If your online ADHD clinic disappeared in 2023 or 2024 and your refill bounced and you’ve been quietly struggling since then, you weren’t the problem. The model was the problem, and the fact that the model collapsed doesn’t make your ADHD less real. Real telehealth ADHD care still exists, you just have to find a clinic that’s doing it properly, which usually means a longer wait and a higher initial fee than the volume-clinic model had. Most adults who actually have ADHD will do fine on a stimulant once they get to a real prescriber, and most of those prescribers don’t mind doing telehealth as long as they get to do one in-person visit a year.
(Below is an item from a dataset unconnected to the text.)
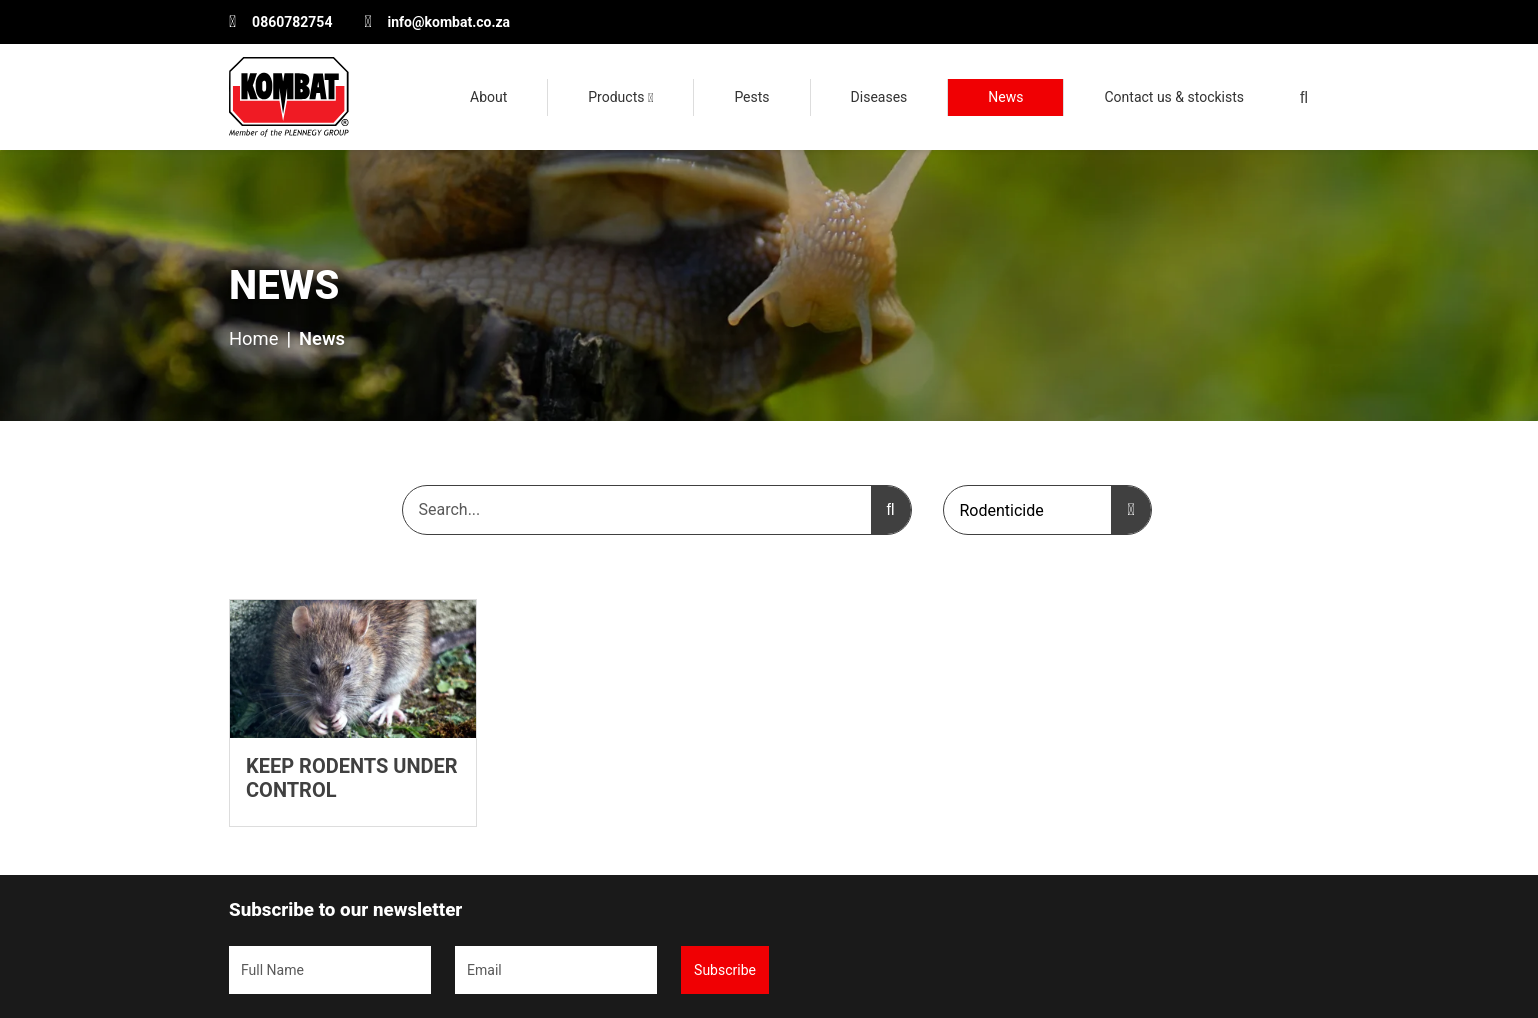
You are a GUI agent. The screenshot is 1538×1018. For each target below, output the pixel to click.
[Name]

The pain in the ass of dealing with the pharmacy every month is real, but it’s not worse than the alternative.

Done’s intake-to-Adderall conversion rate was somewhere in the ninety-five percent range, which is a number that doesn’t make clinical sense for any honest evaluation of ADHD.
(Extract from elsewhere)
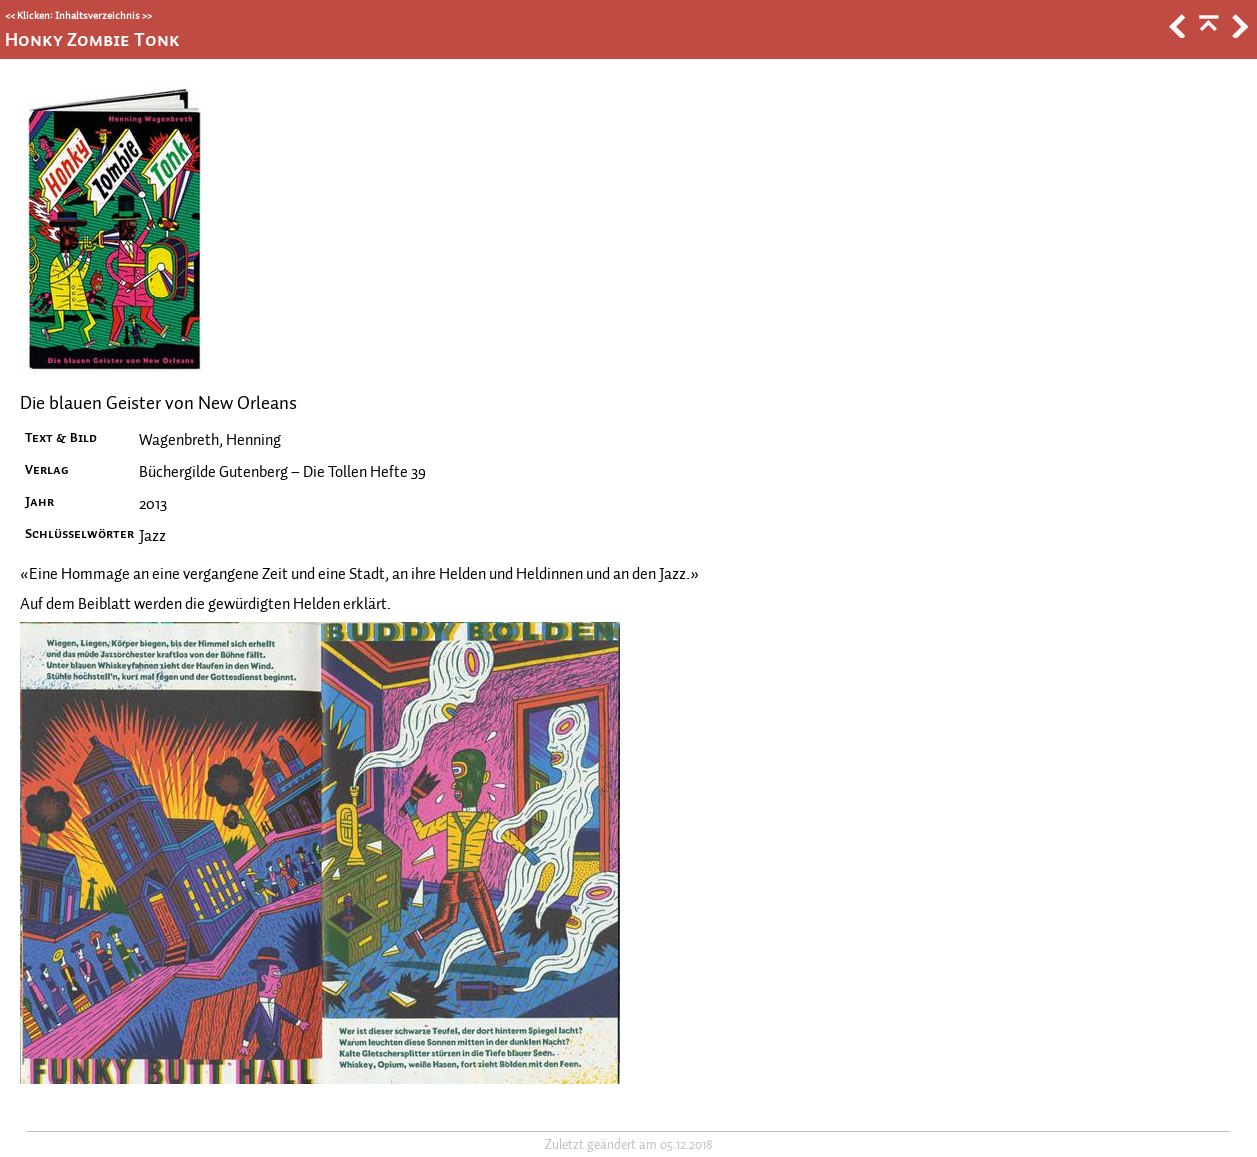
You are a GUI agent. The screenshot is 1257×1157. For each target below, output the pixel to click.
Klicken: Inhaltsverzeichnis (78, 15)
Online ADHD clinics & the regulatory crackdown

Bottom line

The era of the twelve-minute Adderall script is over and most psychiatrists are not sad about it. The era of legitimate ADHD telehealth is alive and reasonable, just slower and more careful than the version that just collapsed. Find a clinic that does a real evaluation, takes the cardiac question seriously, knows your name across visits, and is willing to send patients home empty-handed when ADHD isn’t actually what they have. A clinic willing to say no to the wrong patient is the kind of clinic worth trusting when they say yes to you.

Sources

  1. Cortese S, Adamo N, Del Giovane C, et al. Comparative efficacy and tolerability of medications for attention-deficit hyperactivity disorder. Lancet Psychiatry. 2018;5(9):727-738. PMID 30097390.
  2. Drug Enforcement Administration. Telemedicine Prescribing of Controlled Substances When the Practitioner and the Patient Have Not Had a Prior In-Person Medical Evaluation. Federal Register, 2023-2024 rulemaking.
  3. Mayes R, Bagwell C, Erkulwater JL. The transformation of mental disorders in the 1980s. J Hist Behav Sci. 2008;44(4):344-362.